I confess, I made up this word, at least half of it--along with my good friend Mark’s help. Two things were on my mind that night as we drove back to Ohio from Philadelphia. One, the monotonous sound that windshield wipers make after 200 miles, and second, I couldn’t believe that I had actually met the Archangel Michael in Philadelphia! The fact that he was out-of-uniform made it even more of a shock to me. We had just attended our first Adventist Theological Society meeting (1995) and “Michael” showed up unannounced. At least that’s who he said he was. A somewhat unkempt fellow with blue jeans and a scraggly moustache, he freely told all who would listen who he was. He also kept interrupting the speaker during the meetings. He was not a Michael, some Michael, or any Michael--no he was THAT Michael. We were speechless.

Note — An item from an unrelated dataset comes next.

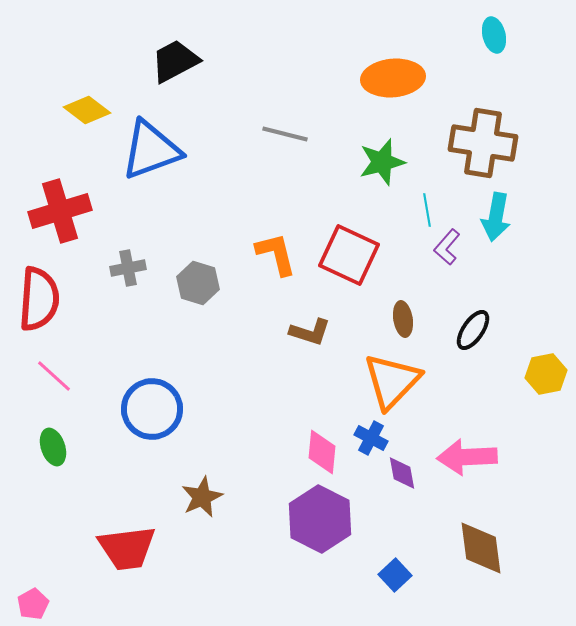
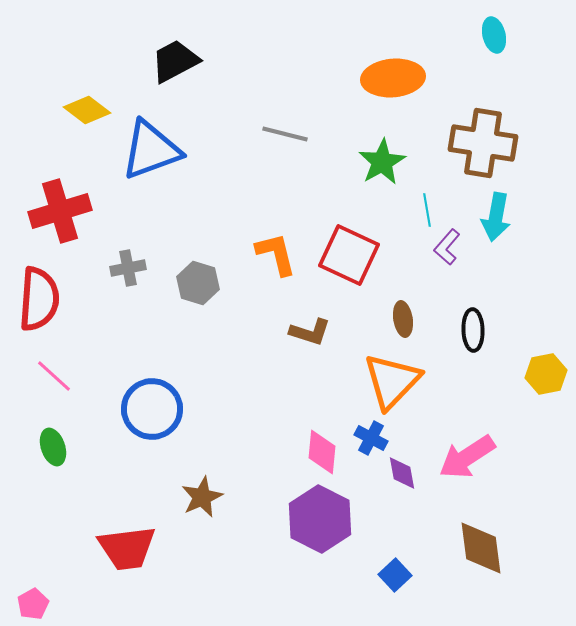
green star: rotated 15 degrees counterclockwise
black ellipse: rotated 36 degrees counterclockwise
pink arrow: rotated 30 degrees counterclockwise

Fast-forward to the Pacific Northwest. On a trip there recently I learned about a new prophecy. Michael Jackson was not dead. Not only is he alive, he is with his aging father-in-law, probably eating boiled whitefish with mint sauce in Singapore. Elvis Presley. They are both waiting for the appointed time when they will come back and inaugurate the 144,000 in a world-wide revival! This will happen in 2012-–according to the uhhh...prophecy (I’m not making this up).
Then, my wife and I were in Houston at the 2011 GYC with our oldest son (Dylan) and his wife Amanda). As they were walking to the hotel one day, a fellow with a three-button* beard approached them and handed Dylan a tract about beards. He was a big fan of male facial hair, so much so that he was campaigning against the wholesale slaughter of beards & mustaches. Armed with a solitary verse in the Bible (Leviticus 19:27), our furry friend was doing his best to bring bewhiskered righteousness to anyone who would listen.
“Is this a salvation issue?“ Dylan asked him. “I think it is,” he replied. “Have you had any converts to this…uhhh…Beard-ology?” “I’m trying to convert people,” he admitted. “And a few are interested! There was this one fellow in the Atlanta airport, and I shared the truth with him, and prayed for him. Then the airline lost his shaver...so I know it was the work of God!” He was rather zealous. And rather wooly.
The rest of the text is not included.